Tragédie d'Eschyle (467 av. J.-C.), troisième d'une trilogie comprenant par ailleurs Laïos et Œdipe.
Le sujet des Sept contre Thèbes est le conflit qui, vers 1213 av. J.-C. (suivant le calcul d'Ératosthène) oppose les deux frères, Étéocle et Polynice, se disputant la royauté après l'exil volontaire de leur père, Œdipe, dont ils ont encouru la malédiction, malédiction approuvée par Zeus.

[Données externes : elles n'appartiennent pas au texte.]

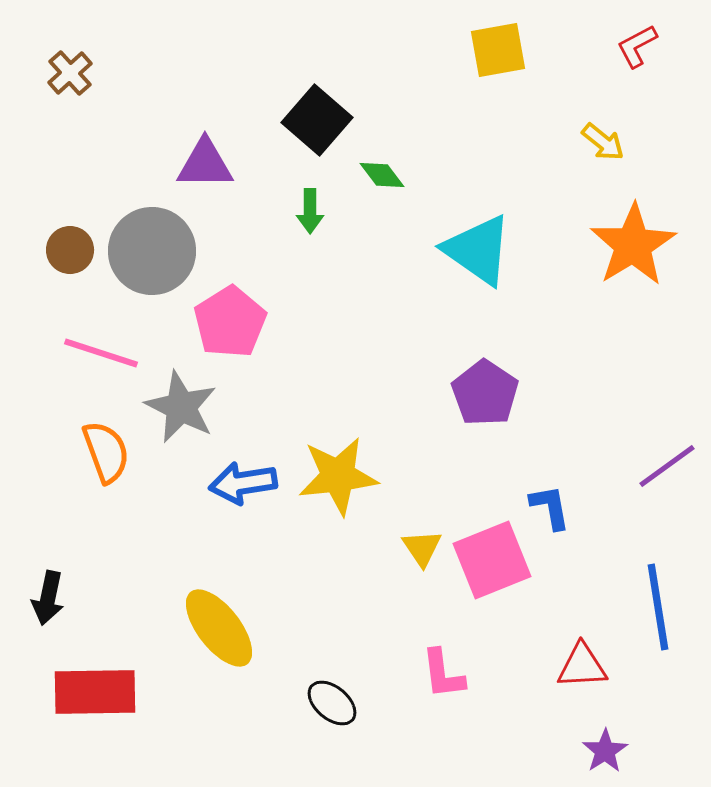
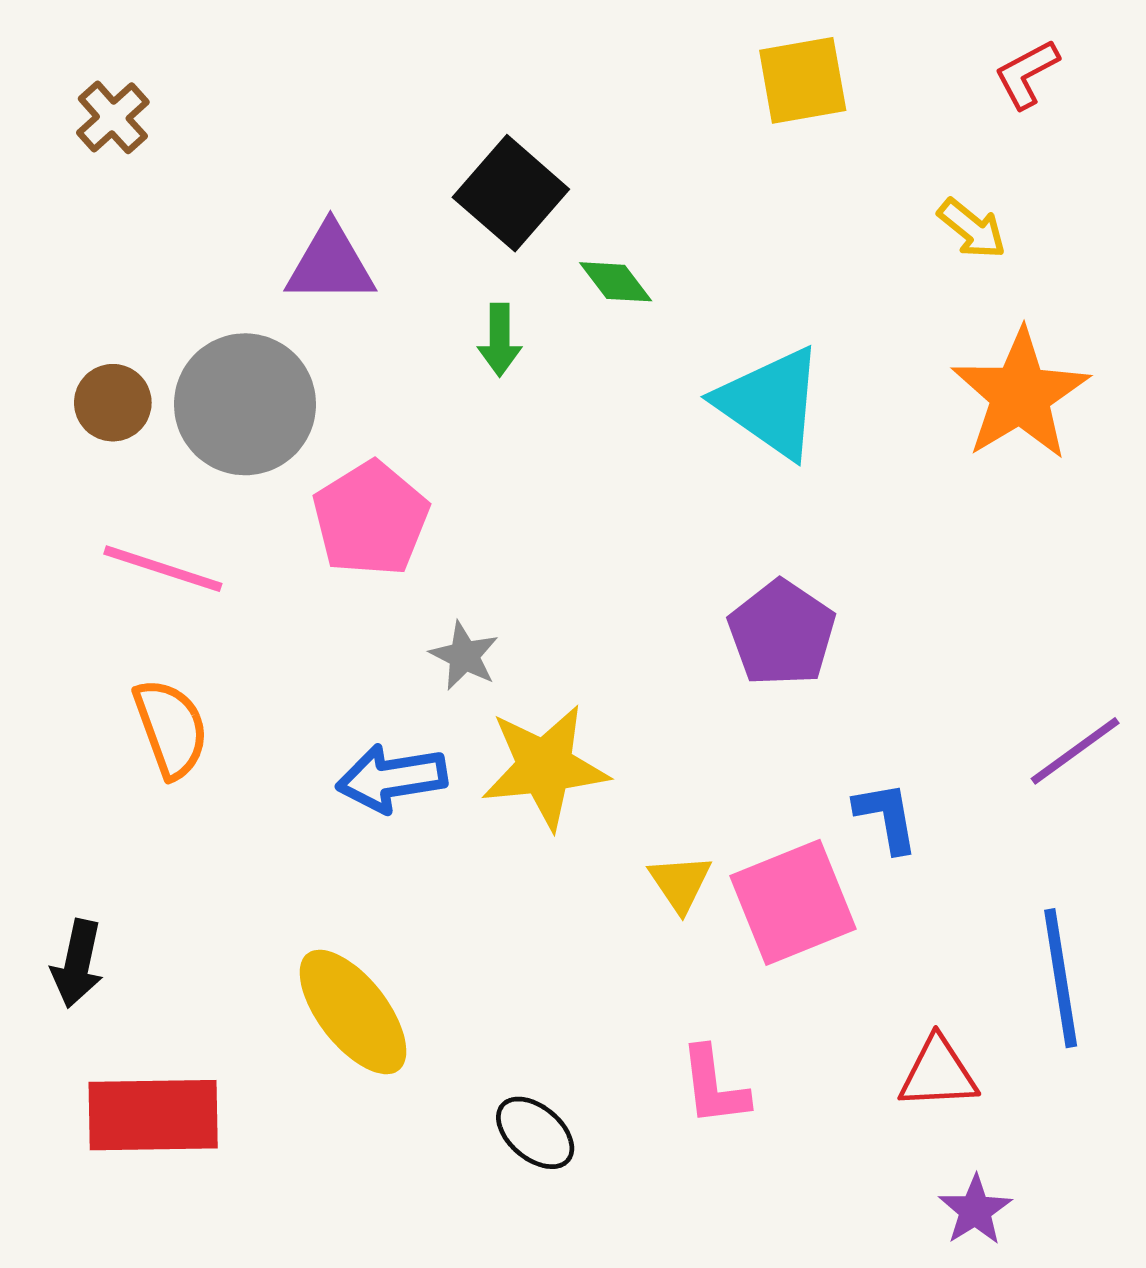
gray star: (181, 407) -> (464, 656), moved, size x0.6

Polynice, ayant appris d'un oracle que la victoire sera accordée au camp rejoint par Œdipe, adresse des supplications à son père. Il se présente comme un exilé, chassé de sa patrie par son propre frère, alors qu'il prétend justement au trône. Réfugié à Argos auprès d'Adraste dont il a épousé la fille, il a mis sur pied une armée pour forcer les portes de Thèbes. Mais voilà, les oracles ont prédit la victoire au parti qu'Œdipe aura rejoint. Œdipe n'est-il pas un mendiant, un vagabond comme ce fils qui le supplie ? N'aspire-t-il pas de nouveau à revoir sa chère patrie ? Polynice tente d'obtenir les faveurs de son père. En vain. Tourmenté par Mégère, il décide de prendre les armes avec, cette fois, une seule idée en tête : massacrer son frère.

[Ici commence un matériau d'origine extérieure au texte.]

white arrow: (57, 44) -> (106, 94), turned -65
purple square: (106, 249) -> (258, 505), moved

C'est à la tête d'une armée d'Argiens, et en compagnie de six autres chefs – Amphiaraos, Capanée, Étéoclos, Hippomédon, Parthénopée et Tydée –, que Polynice revient aux portes de Thèbes pour réclamer le royaume qui lui est dû. Il faut remarquer que la composition du groupe des Sept Chefs est ici conforme à la pièce d'Eschyle, mais que d'autres auteurs donnent des listes légèrement différentes.
Le chœur, composé de Thébaines, cédant à la panique, se lamente. Étéocle réprouve ces jeunes femmes au comportement indigne.

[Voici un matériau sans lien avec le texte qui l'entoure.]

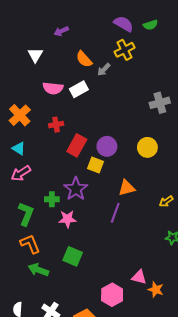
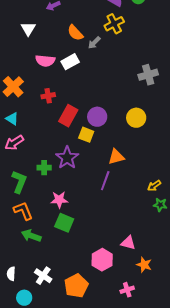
yellow arrow: (166, 201) -> (154, 186), moved
pink star: (67, 219) -> (59, 200), moved
orange star: (156, 290) -> (144, 265), moved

Un messager annonce à Étéocle que l'ennemi s'est organisé : Tydée à la porte Proïtos (de Proétos qui, après avoir été chassé d'Argos par Acrisios, s'est réfugié à Thèbes) ; Capanée à la porte d'Électre ; Étéoclos à la porte Néiste (de Néis, fille d'Amphion ou de Zéthos) ; Hippomédon à la porte Athéna Onka (Onka ou Onca est le nom donné à la déesse Athéna, à Thèbes, mais cette porte s'appelle également « Ogygie », d'Ogygès, héros de Béotie) ; Parthénopée à la porte de Borée ; Amphiaraos à la porte Homoloïs (d'Homoloé, fils d'Amphion) ; Polynice à la porte Dircé (ou Crénéienne).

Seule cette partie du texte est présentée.